Press keyboard keys/shortcuts.

```
Parameters:
  key: str - Key name (Return, Tab, Escape, a, etc.)
  modifiers: [ctrl, shift, alt, super]
```

### `desktop_capabilities`

Check available automation capabilities.

## Example Usage

```
# 1. Take a snapshot to see available elements
desktop_snapshot(app_name="Firefox")

# 2. Find a specific element
desktop_find(query="search bar")

# 3. Click the element
desktop_click(ref="ref_5", element="URL bar")

# 4. Type into it
desktop_type(text="https://github.com", ref="ref_5", submit=True)

# 5. Use keyboard shortcuts
desktop_key(key="t", modifiers=["ctrl"])  # New tab
```

## Platform Support

| Feature | X11 | Wayland | XWayland |
|---------|-----|---------|----------|
| AT-SPI discovery | Full | Full | Full |
| Click by ref | Full | Full | Full |
| Type text | Full | Full | Full |
| ydotool input | Full | Full | Full |
| xdotool input | Full | No | Yes |

## Troubleshooting

### "AT-SPI2 not available"

```bash
sudo apt install python3-pyatspi gir1.2-atspi-2.0 at-spi2-core
```

### "AT-SPI2 registry not running"

Ensure accessibility is enabled in your desktop settings. You may need to log out and back in.
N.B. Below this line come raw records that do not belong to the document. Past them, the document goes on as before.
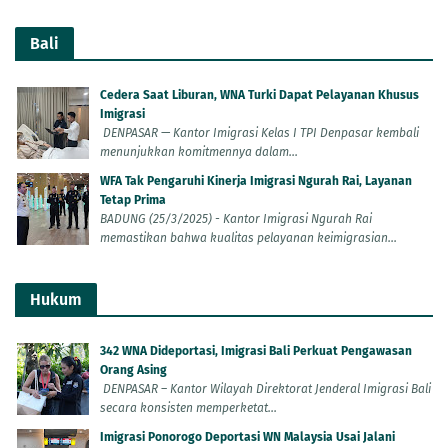
Bali
Cedera Saat Liburan, WNA Turki Dapat Pelayanan Khusus
Imigrasi
DENPASAR — Kantor Imigrasi Kelas I TPI Denpasar kembali
menunjukkan komitmennya dalam...
WFA Tak Pengaruhi Kinerja Imigrasi Ngurah Rai, Layanan
Tetap Prima
BADUNG (25/3/2025) - Kantor Imigrasi Ngurah Rai
memastikan bahwa kualitas pelayanan keimigrasian...
Hukum
342 WNA Dideportasi, Imigrasi Bali Perkuat Pengawasan
Orang Asing
DENPASAR – Kantor Wilayah Direktorat Jenderal Imigrasi Bali
secara konsisten memperketat...
Imigrasi Ponorogo Deportasi WN Malaysia Usai Jalani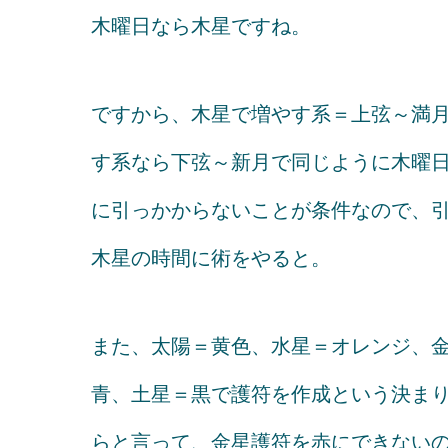
木曜日なら木星ですね。
ですから、木星で増やす系＝上弦～満月
す系なら下弦～新月で同じように木曜
に引っかからないことが条件なので、
木星の時間に術をやると。
また、太陽＝黄色、水星＝オレンジ、金
青、土星＝黒で護符を作成という決ま
らと言って、金星護符を赤にできない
### "No input backend available" (Wayland)

```bash
# Install and start ydotool daemon
sudo ydotoold &
```

### Elements not showing up

Some applications may not expose accessibility information. Modern GTK3/4, Qt5/6, and Electron apps generally work well.

## Architecture

```
┌─────────────────────────────────────────────────────────────┐
│                     MCP Protocol Layer                       │
│              (JSON-RPC over stdio, tool defs)                │
└─────────────────────────────────────────────────────────────┘
                              │
┌─────────────────────────────────────────────────────────────┐
│                  Reference Manager                           │
│          (ref_1, ref_2 mapping, lifecycle, GC)              │
└─────────────────────────────────────────────────────────────┘
                              │
          ┌───────────────────┴───────────────────┐
          │                                       │
┌─────────────────────┐             ┌─────────────────────────┐
│   AT-SPI2 Backend   │             │   Input Backends        │
│     (pyatspi)       │             │ (ydotool/xdotool/wtype) │
└─────────────────────┘             └─────────────────────────┘
```

## Contributing

This project was created with Claude Code and we warmly welcome contributions! Whether you want to:

- Report bugs or request features
- Submit pull requests
- Fork and build your own version
- Improve documentation

We're very open to help and collaboration. See [CONTRIBUTING.md](CONTRIBUTING.md) for guidelines.

## License

MIT - See [LICENSE](LICENSE) for details.